Assignment — Transcribe the full listing exactly.

Material for this exercise Start Marker

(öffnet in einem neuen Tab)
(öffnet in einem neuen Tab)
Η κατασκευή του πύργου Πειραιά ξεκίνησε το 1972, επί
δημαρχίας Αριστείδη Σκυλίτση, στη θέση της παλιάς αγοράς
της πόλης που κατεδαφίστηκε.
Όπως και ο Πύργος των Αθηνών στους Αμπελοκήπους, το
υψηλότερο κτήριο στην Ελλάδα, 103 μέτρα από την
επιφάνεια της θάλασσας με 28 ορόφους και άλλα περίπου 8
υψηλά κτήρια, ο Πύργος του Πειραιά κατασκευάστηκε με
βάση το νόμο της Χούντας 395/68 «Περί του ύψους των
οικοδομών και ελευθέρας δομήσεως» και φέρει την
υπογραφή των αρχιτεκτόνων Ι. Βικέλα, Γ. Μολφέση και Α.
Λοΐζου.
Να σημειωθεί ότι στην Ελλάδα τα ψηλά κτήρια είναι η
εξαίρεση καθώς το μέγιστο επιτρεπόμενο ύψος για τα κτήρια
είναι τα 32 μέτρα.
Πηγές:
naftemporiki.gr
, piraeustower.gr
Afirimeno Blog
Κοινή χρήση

Material for this exercise End Marker

Answer to this task —
(öffnet in einem neuen Tab)
(öffnet in einem neuen Tab)
Η κατασκευή του πύργου Πειραιά ξεκίνησε το 1972, επί
δημαρχίας Αριστείδη Σκυλίτση, στη θέση της παλιάς αγοράς
της πόλης που κατεδαφίστηκε.
Όπως και ο Πύργος των Αθηνών στους Αμπελοκήπους, το
υψηλότερο κτήριο στην Ελλάδα, 103 μέτρα από την
επιφάνεια της θάλασσας με 28 ορόφους και άλλα περίπου 8
υψηλά κτήρια, ο Πύργος του Πειραιά κατασκευάστηκε με
βάση το νόμο της Χούντας 395/68 «Περί του ύψους των
οικοδομών και ελευθέρας δομήσεως» και φέρει την
υπογραφή των αρχιτεκτόνων Ι. Βικέλα, Γ. Μολφέση και Α.
Λοΐζου.
Να σημειωθεί ότι στην Ελλάδα τα ψηλά κτήρια είναι η
εξαίρεση καθώς το μέγιστο επιτρεπόμενο ύψος για τα κτήρια
είναι τα 32 μέτρα.
Πηγές:
naftemporiki.gr
, piraeustower.gr
Afirimeno Blog
Κοινή χρήση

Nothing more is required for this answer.